Topuklarda çatlak oluşmasının yarattığı sorunların başında manzara bozukluğu gelmektedir. Lakin ağrı da sıklıkla görülmektedir. Açık, yarık bölgeler yüzünden açıkta kalan sonların uçları kıymetli ölçüde ağrıya neden olabilirler. Ayrıyeten topuk çatlakları mikropların girişi için kapı oluşturarak, enfeksiyonlara neden olabilmektedir.
Topuk çatlaklarının tedavisinde yapılacak birinci yaklaşım kalınlaşmış, nasırlı bölgenin inceltilmesidir. Medikal ayak bakımları ile yapılan freze uygulamaları, ardışık seanslar formunda uygulanarak derinin inceltilmesi sağlanır. Ayrıyeten topuk çatlaklarının tedavisinde derinin dayanıklılığının, elastikiyetinin arttırılması etkin-güçlü nemlendiriciler ile sağlanmalıdır. Bunun yanında çatlak topuğun güzelleşmesini hızlandırmak için yahut tekrarlamasını önlemek için uygun bir ayakkabı seçimi ve gerekirse tabanlık kullanımı çok değerlidir.
SİĞİL
Siğil viral kökenli bulaşıcı bir hastalık olup, etkeni human papilloma virus (HPV) diye isimlendirilen bir virüs ailesindendir. HPV virüsünün birçok alt gurubu olup bunlar da değişik klinik manzara ve değişik bölgelerde gelişimine imkan sağlar.
Siğillerin bulaşma formu direk deriden kontak ile olup, virüsü taşıyan şahıslarla temas, deriden deriye aktarılmasına neden olur. Bu nedenle de siğil taşıyan bireyler bunu öteki aile bireylerine, arkadaşlarına bulaştırabilirler.
Her yaşta sıkça rastlanan siğiller viral kökenli olduklarından rastgele bir tedavi yapılmadığı sürece artabilir ve büyüyebilirler. El sıkışma, öpüşme, dokunma, birebir havluyu kullanma, birebir terliği giyme ile ve havuz, hamam, kaplıca alışkanlıkları ile de virüs diğerlerine aktarılabilinir.

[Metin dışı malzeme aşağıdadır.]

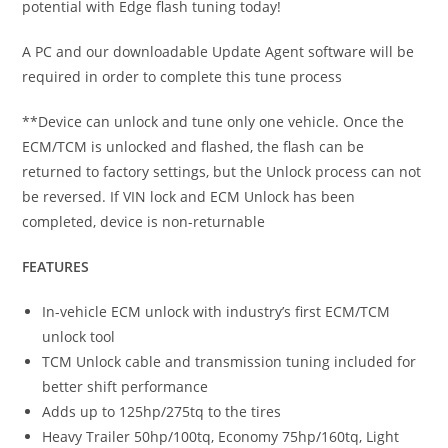
potential with Edge flash tuning today!
A PC and our downloadable Update Agent software will be
required in order to complete this tune process
**Device can unlock and tune only one vehicle. Once the
ECM/TCM is unlocked and flashed, the flash can be
returned to factory settings, but the Unlock process can not
be reversed. If VIN lock and ECM Unlock has been
completed, device is non-returnable
FEATURES
In-vehicle ECM unlock with industry’s first ECM/TCM
unlock tool
TCM Unlock cable and transmission tuning included for
better shift performance
Adds up to 125hp/275tq to the tires
Heavy Trailer 50hp/100tq, Economy 75hp/160tq, Light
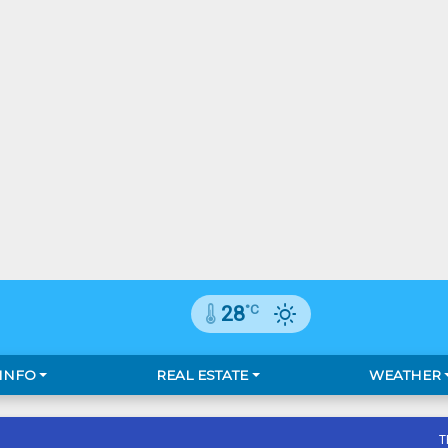
°C
28
 INFO
REAL ESTATE
WEATHER
T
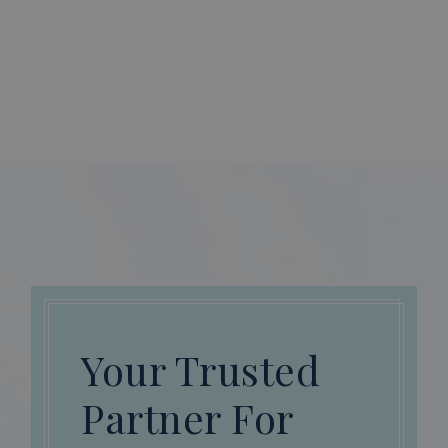
Your Trusted
Partner For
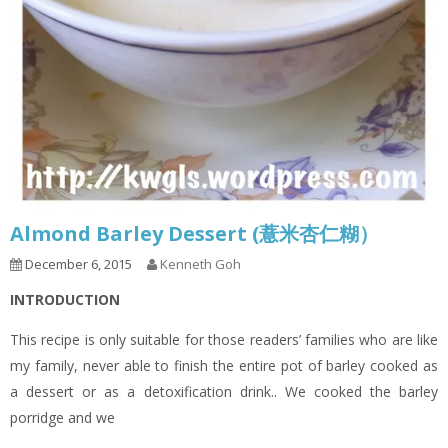
Almond Barley Dessert (薏米杏仁糊）
December 6, 2015
Kenneth Goh
INTRODUCTION
This recipe is only suitable for those readers’ families who are like
my family, never able to finish the entire pot of barley cooked as
a dessert or as a detoxification drink.. We cooked the barley
porridge and we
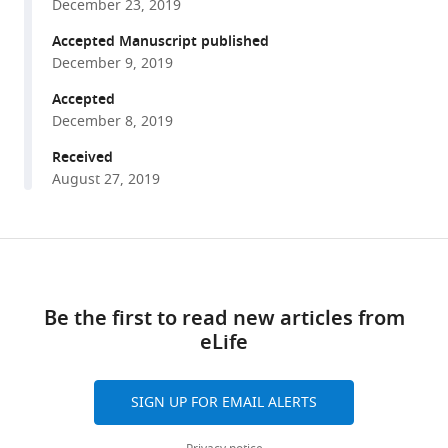
Florian
December 23, 2019
various
Gackière
reference
Accepted Manuscript published
Frédéric
manager
December 9, 2019
Brocard
tools)
(2019)
Accepted
Calpain
December 8, 2019
fosters
Received
the
August 27, 2019
hyperexcitability
of
motoneurons
Share
Download
after
this
links
spinal
article
Be the first to read new articles from
cord
eLife
injury
https://doi.org/10.7554/eLife.51404
and
leads
SIGN UP FOR EMAIL ALERTS
to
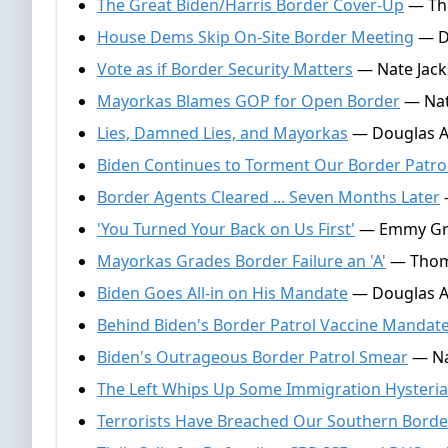
The Great Biden/Harris Border Cover-Up
— Tho
House Dems Skip On-Site Border Meeting
— D
Vote as if Border Security Matters
— Nate Jack
Mayorkas Blames GOP for Open Border
— Nat
Lies, Damned Lies, and Mayorkas
— Douglas A
Biden Continues to Torment Our Border Patro
Border Agents Cleared ... Seven Months Later
'You Turned Your Back on Us First'
— Emmy Grif
Mayorkas Grades Border Failure an 'A'
— Thoma
Biden Goes All-in on His Mandate
— Douglas A
Behind Biden's Border Patrol Vaccine Mandat
Biden's Outrageous Border Patrol Smear
— Na
The Left Whips Up Some Immigration Hysteria
Terrorists Have Breached Our Southern Borde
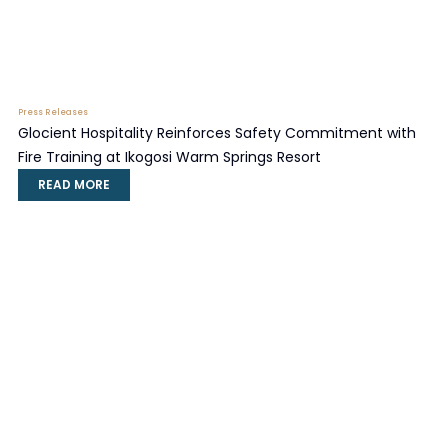
Press Releases
Glocient Hospitality Reinforces Safety Commitment with
Fire Training at Ikogosi Warm Springs Resort
READ MORE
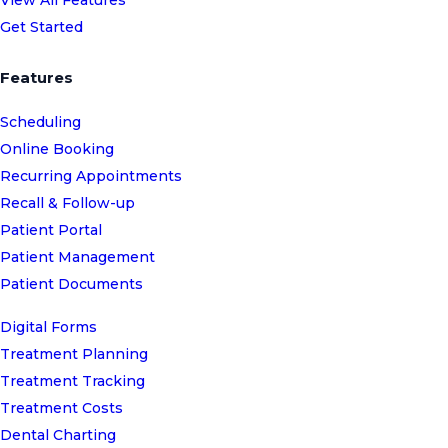
Get Started
Features
Scheduling
Online Booking
Recurring Appointments
Recall & Follow-up
Patient Portal
Patient Management
Patient Documents
Digital Forms
Treatment Planning
Treatment Tracking
Treatment Costs
Dental Charting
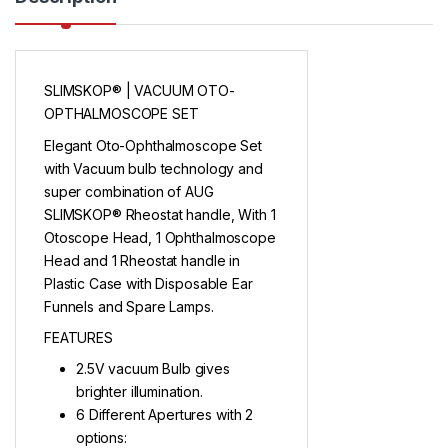
SLIMSKOP® | VACUUM OTO-
OPTHALMOSCOPE SET
Elegant Oto-Ophthalmoscope Set
with Vacuum bulb technology and
super combination of AUG
SLIMSKOP® Rheostat handle, With 1
Otoscope Head, 1 Ophthalmoscope
Head and 1 Rheostat handle in
Plastic Case with Disposable Ear
Funnels and Spare Lamps.
FEATURES
2.5V vacuum Bulb gives
brighter illumination.
6 Different Apertures with 2
options:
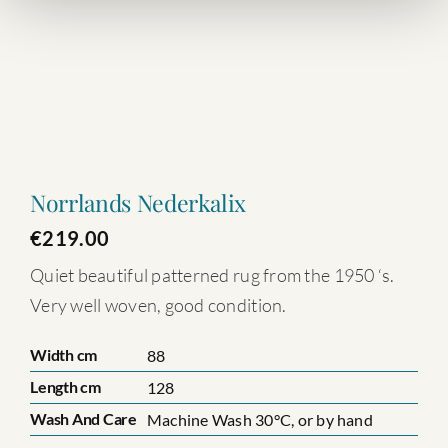
Norrlands Nederkalix
€
219.00
Quiet beautiful patterned rug from the 1950 ‘s.
Very well woven, good condition.
Width cm
88
Length cm
128
Wash And Care
Machine Wash 30°C, or by hand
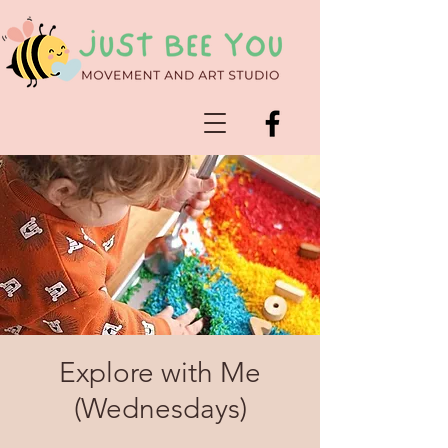
Explore with Me
(Wednesdays)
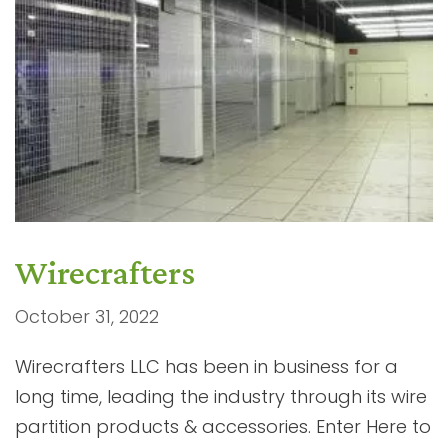
Wirecrafters
October 31, 2022
Wirecrafters LLC has been in business for a
long time, leading the industry through its wire
partition products & accessories. Enter Here to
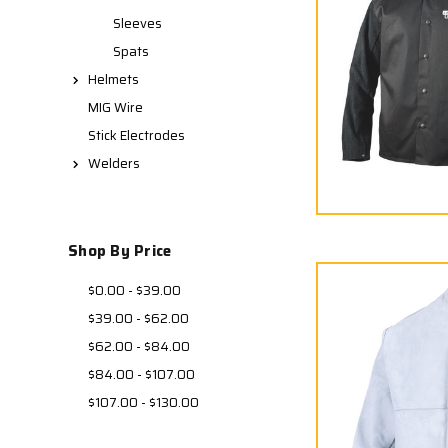
Sleeves
Spats
Helmets
MIG Wire
Stick Electrodes
Welders
Shop By Price
$0.00 - $39.00
$39.00 - $62.00
$62.00 - $84.00
$84.00 - $107.00
$107.00 - $130.00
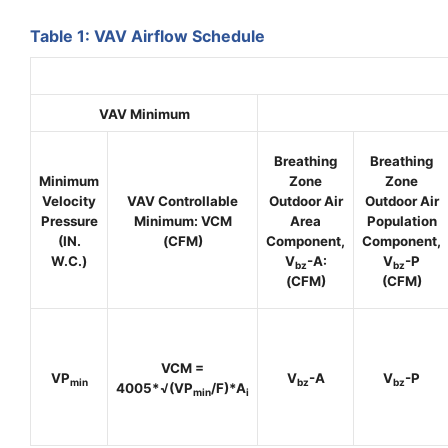
Table 1: VAV Airflow Schedule
VAV Minimum
Breathing
Breathing
Minimum
Zone
Zone
Velocity
VAV Controllable
Outdoor Air
Outdoor Air
Pressure
Minimum
: VCM
Area
Population
(IN.
(CFM)
Component,
Component,
W.C.)
V
-A:
V
-P
bz
bz
(CFM)
(CFM)
VCM =
VP
V
-A
V
-P
min
bz
bz
4005*√(
VP
/
F)*
A
min
i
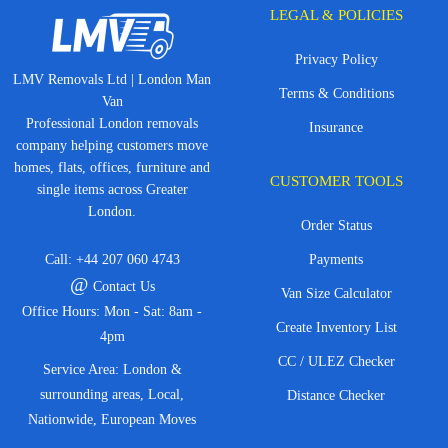
LEGAL & POLICIES
Privacy Policy
LMV Removals Ltd | London Man
Terms & Conditions
Van
Professional London removals
Insurance
company helping customers move
homes, flats, offices, furniture and
CUSTOMER TOOLS
single items across Greater
London.
Order Status
Call:
+44 207 060 4743
Payments
@
Contact Us
Van Size Calculator
Office Hours: Mon - Sat: 8am -
Create Inventory List
4pm
CC / ULEZ Checker
Service Area: London &
surrounding areas, Local,
Distance Checker
Nationwide, European Moves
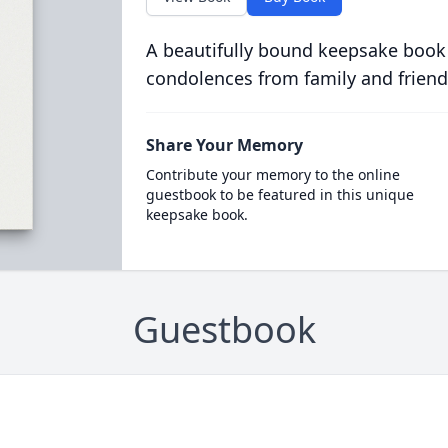
A beautifully bound keepsake book
condolences from family and friend
Share Your Memory
Contribute your memory to the online
guestbook to be featured in this unique
keepsake book.
Guestbook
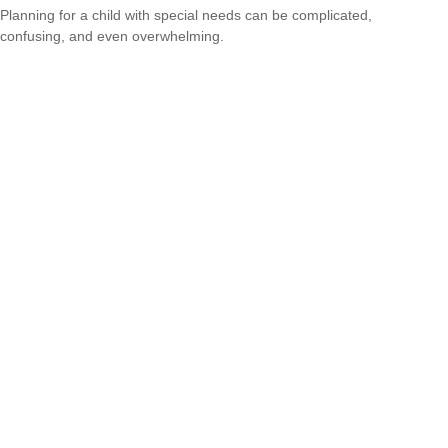
Planning for a child with special needs can be complicated,
confusing, and even overwhelming.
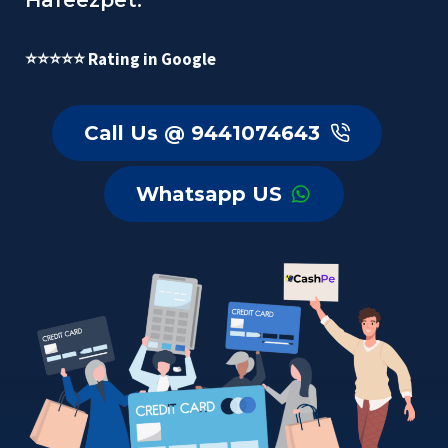
Hafeezpet.
⭐⭐⭐⭐⭐ Rating in Google
Call Us @ 9441074643
Whatsapp US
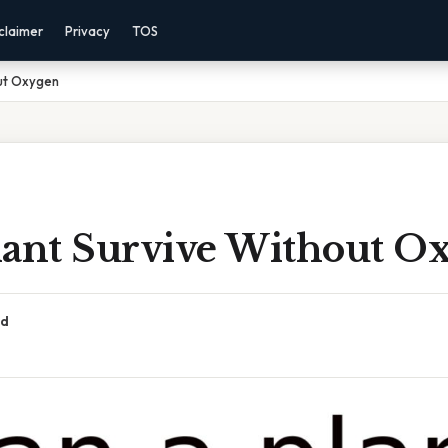
claimer
Privacy
TOS
out Oxygen
lant Survive Without O
ad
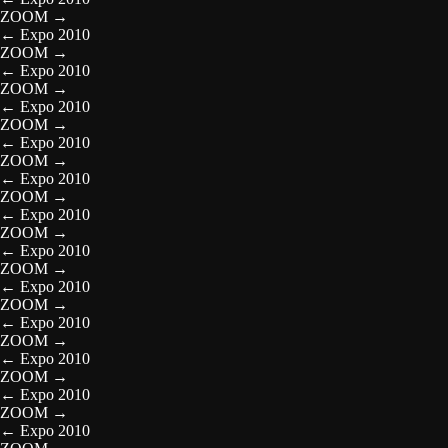
ZOOM
→
←
Expo 2010
ZOOM
→
←
Expo 2010
ZOOM
→
←
Expo 2010
ZOOM
→
←
Expo 2010
ZOOM
→
←
Expo 2010
ZOOM
→
←
Expo 2010
ZOOM
→
←
Expo 2010
ZOOM
→
←
Expo 2010
ZOOM
→
←
Expo 2010
ZOOM
→
←
Expo 2010
ZOOM
→
←
Expo 2010
ZOOM
→
←
Expo 2010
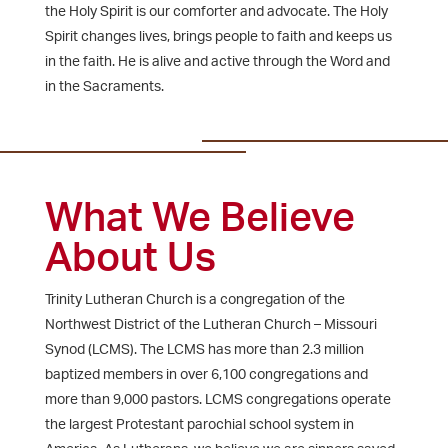
the Holy Spirit is our comforter and advocate. The Holy
Spirit changes lives, brings people to faith and keeps us
in the faith. He is alive and active through the Word and
in the Sacraments.
What We Believe
About Us
Trinity Lutheran Church is a congregation of the
Northwest District of the Lutheran Church – Missouri
Synod (LCMS). The LCMS has more than 2.3 million
baptized members in over 6,100 congregations and
more than 9,000 pastors. LCMS congregations operate
the largest Protestant parochial school system in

Çocuklarda siğillerin çok büyük bir kısmı tedavi gerektirmeksizin vakit içinde zaten kaybolur. Lakin tabiatıyla kaybolmanın hangi hastalarda olabileceği evvelden öngörülemediğinden ve etrafı için bulaştırıcı olduğundan siğillerin tedavisi kesinlikle gereklidir. Erişkinlerde ise resen kaybolma çocuklar üzere kolay olmaz. Bilhassa yüksek risk kümesine dahil olduğu doktorunuzca tespit edilen tipler kesinlikle tedavi edilmelidir. Ayrıyeten birtakım HPV tipleri tedaviye direnip nüksedebilir.
Tedavide değişik salisilik asit ve laktik asit içeren karışımlar, krioterapi, elektrokoterizasyon, yolları sıklıkla kullanılır. Yeni periyotta lazer sistemleri ile de başarılı sonuçlar bildirilmektedir.